» **Aim of the exercise**:
Output every entry below exactly, without its pictures.

————————

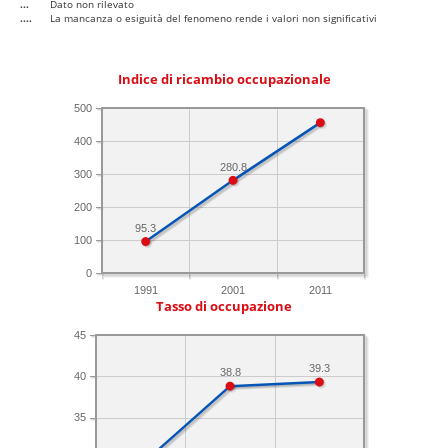
...
Dato non rilevato
....
La mancanza o esiguità del fenomeno rende i valori non significativi
Indice di ricambio occupazionale
500
400
280.8
300
200
95.3
100
0
1991
2001
2011
Tasso di occupazione
45
39.3
38.8
40
35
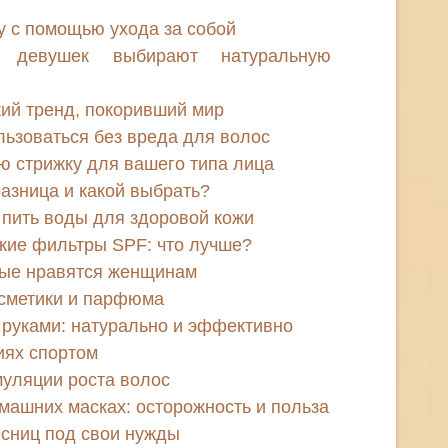
у с помощью ухода за собой
 девушек выбирают натуральную
кий тренд, покоривший мир
льзоваться без вреда для волос
ю стрижку для вашего типа лица
разница и какой выбрать?
 пить воды для здоровой кожи
кие фильтры SPF: что лучше?
рые нравятся женщинам
осметики и парфюма
 руками: натурально и эффективно
иях спортом
уляции роста волос
машних масках: осторожность и польза
есниц под свои нужды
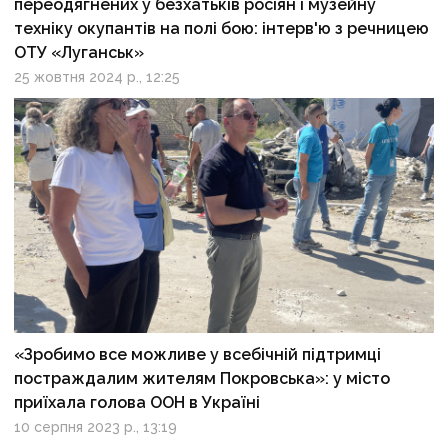
переодягнених у безхатьків росіян і музейну
техніку окупантів на полі бою: інтерв'ю з речницею
ОТУ «Луганськ»
25 жовтня 2024 р., 12:25
«Зробимо все можливе у всебічній підтримці
постраждалим жителям Покровська»: у місто
приїхала голова ООН в Україні
10 серпня 2023 р., 13:19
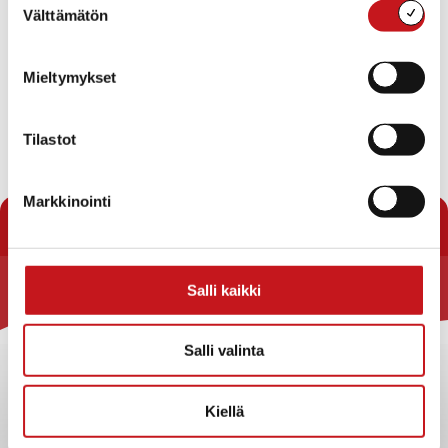
Välttämätön
valinta
Mieltymykset
Tilastot
« Uutishuone
Markkinointi
Salli kaikki
Rautalammin kunta
Yhteystiedot
Salli valinta
Kuntainfo
Strategiat, ohjelmat, ohjeet, suunnitelmat, säännöt ja
Kiellä
sopimukset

————————

» **Response below**:
...
Dato non rilevato
....
La mancanza o esiguità del fenomeno rende i valori non significativi
Indice di ricambio occupazionale
500
400
280.8
300
200
95.3
100
0
1991
2001
2011
Tasso di occupazione
45
39.3
38.8
40
35
у с помощью ухода за собой
 девушек выбирают натуральную
кий тренд, покоривший мир
льзоваться без вреда для волос
ю стрижку для вашего типа лица
разница и какой выбрать?
 пить воды для здоровой кожи
кие фильтры SPF: что лучше?
рые нравятся женщинам
осметики и парфюма
 руками: натурально и эффективно
иях спортом
уляции роста волос
машних масках: осторожность и польза
есниц под свои нужды
переодягнених у безхатьків росіян і музейну
техніку окупантів на полі бою: інтерв'ю з речницею
ОТУ «Луганськ»
25 жовтня 2024 р., 12:25
«Зробимо все можливе у всебічній підтримці
постраждалим жителям Покровська»: у місто
приїхала голова ООН в Україні
10 серпня 2023 р., 13:19
Välttämätön
valinta
Mieltymykset
Tilastot
« Uutishuone
Markkinointi
Salli kaikki
Rautalammin kunta
Yhteystiedot
Salli valinta
Kuntainfo
Strategiat, ohjelmat, ohjeet, suunnitelmat, säännöt ja
Kiellä
sopimukset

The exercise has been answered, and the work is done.